The European pension tracking service (ETS) for cross-border pensions could become operational in its most basic form within two years, according to officials involved in the project.
At a conference on pensions communication in Belgium this week, Steven Janssen, director of Belgian social security data bank Sigedis – a partner in the ETS project – told IPE he expected that the Belgian and Dutch tracking systems could be connected within 18-24 months.
A link with data banks in Denmark, Sweden and Norway could follow soon, according to Janssen.
He said that the ETS would initially focus on first and second pillar pensions, providing information about whether cross-border workers – estimated at 3% of the employee population – have pension rights elsewhere, the providers involved, and the value of the entitlement.
Claudia Wegner-Wahnschaffe, ETS’s project leader, said that the European tracking system would ultimately comprise three layers of information.
However, it could take up to 12 years before the complete system was up and running in all EU member states, she added.
Wegner-Wahnschaffe said the structure of the project organisation had to established and the issue of data security still had to be addressed.
She said that the project would be presented to stakeholders in September, when “open working groups” would start, focusing on subjects such as IT and exchange with national tracking services.
According to Sigedis’ Janssen, the main challenges faced by the ETS project were obtaining and standardising the information and exchanging data with pension registers in individual countries.
He added that it was unlikely that the UK would feed data into the ETS as it was due to exit the EU, but data in the European system would remain available to UK users.

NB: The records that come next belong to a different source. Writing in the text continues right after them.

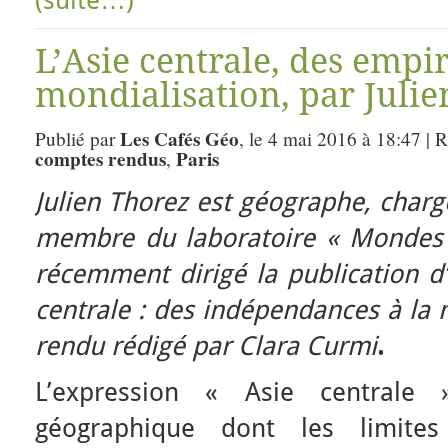
(suite…)
L’Asie centrale, des empir
mondialisation, par Julie
Les Cafés Géo
Publié par
, le 4 mai 2016 à 18:47 | 
comptes rendus
Paris
,
Julien Thorez est géographe, char
membre du laboratoire « Mondes ir
récemment dirigé la publication d’
centrale : des indépendances à la 
rendu rédigé par Clara Curmi
.
L’expression « Asie centrale
géographique dont les limites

The ETS project started last month, and is supported by the European Social Insurance Platform and the European Association for the Public Sector Pension Institutions.

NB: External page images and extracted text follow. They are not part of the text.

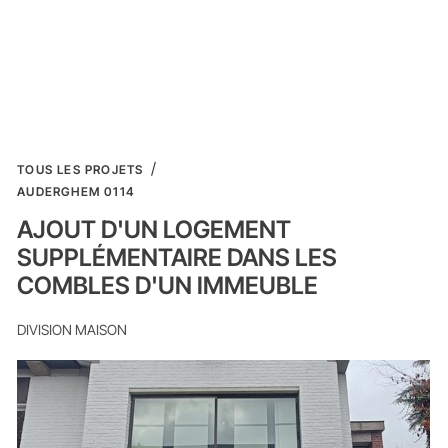
TOUS LES PROJETS
AUDERGHEM 0114
AJOUT D'UN LOGEMENT
SUPPLÉMENTAIRE DANS LES
COMBLES D'UN IMMEUBLE
DIVISION MAISON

The system is likely to be based on Find Your Pension (FYP), the German cross-border tracking service for academics, which was launched in 2011 with the support of the German government.
Wegner-Wahnschaffe, who is also project manager of FYP, said the German initiative had “facilitated and fostered professional mobility”.
During a panel discussion at the conference, a majority of experts highlighted that the ETS should – at least initially – be kept simple, follow a step-by-step approach, and leave the provision of more detailed information to the local tracking services.
The ETS should also take local system characteristics into account.
Most panel members also rejected the introduction of a legal obligation for countries to participate in the European tracking system, and emphasised the importance of testing developed solutions.